ENTRIES SUPPLIED >>
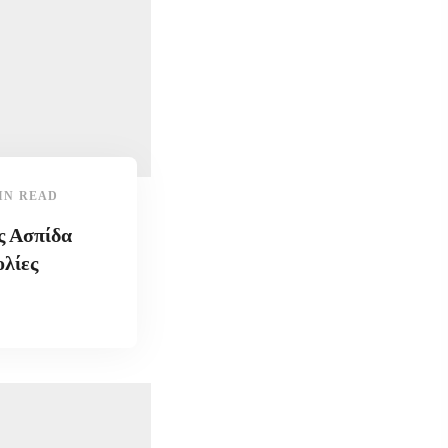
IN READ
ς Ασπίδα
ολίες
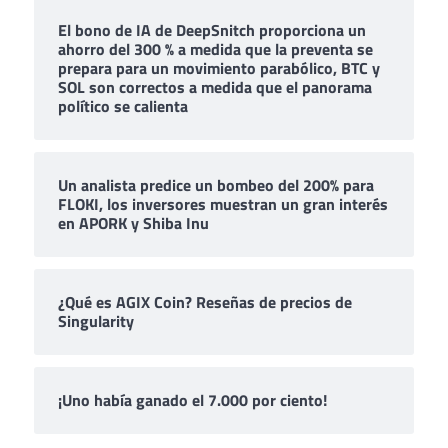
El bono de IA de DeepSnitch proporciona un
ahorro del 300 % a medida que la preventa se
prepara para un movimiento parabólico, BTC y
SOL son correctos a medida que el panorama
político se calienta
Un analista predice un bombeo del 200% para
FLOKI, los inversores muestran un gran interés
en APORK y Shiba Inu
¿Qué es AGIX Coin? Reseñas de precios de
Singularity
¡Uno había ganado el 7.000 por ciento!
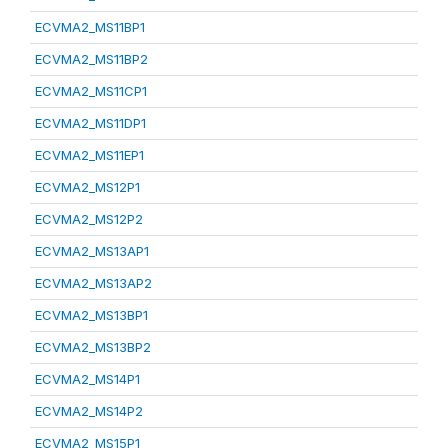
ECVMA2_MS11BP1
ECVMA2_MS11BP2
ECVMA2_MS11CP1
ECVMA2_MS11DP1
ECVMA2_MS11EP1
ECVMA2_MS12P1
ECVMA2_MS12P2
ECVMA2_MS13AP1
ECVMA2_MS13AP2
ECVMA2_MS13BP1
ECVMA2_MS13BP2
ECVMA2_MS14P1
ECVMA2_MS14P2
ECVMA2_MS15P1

...

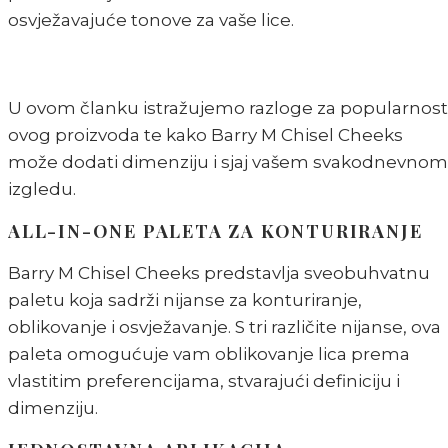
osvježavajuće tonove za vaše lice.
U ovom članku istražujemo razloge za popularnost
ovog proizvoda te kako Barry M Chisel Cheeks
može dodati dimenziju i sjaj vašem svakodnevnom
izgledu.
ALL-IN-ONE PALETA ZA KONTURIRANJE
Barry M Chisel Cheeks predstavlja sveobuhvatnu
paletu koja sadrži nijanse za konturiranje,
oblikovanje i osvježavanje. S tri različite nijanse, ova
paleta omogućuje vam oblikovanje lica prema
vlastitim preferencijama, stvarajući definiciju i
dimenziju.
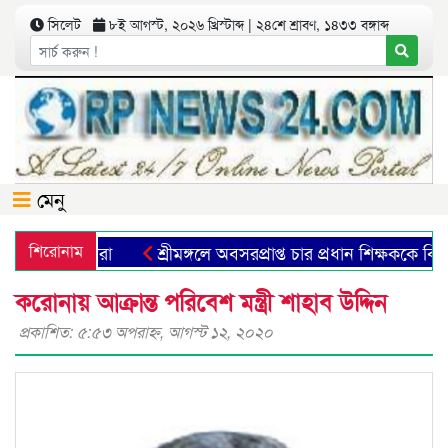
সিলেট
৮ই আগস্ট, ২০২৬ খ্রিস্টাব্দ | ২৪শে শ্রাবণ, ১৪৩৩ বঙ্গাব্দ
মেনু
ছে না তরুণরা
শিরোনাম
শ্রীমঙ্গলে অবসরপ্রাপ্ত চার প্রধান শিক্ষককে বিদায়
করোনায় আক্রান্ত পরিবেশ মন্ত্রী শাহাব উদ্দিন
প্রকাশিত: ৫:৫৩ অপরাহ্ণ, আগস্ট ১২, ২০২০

WHAT IS REQUIRED >>
For every line in the listing above that holds "Cheeks", add one to a tally, and give that tally alone.

EXPECTED ANSWER >>
2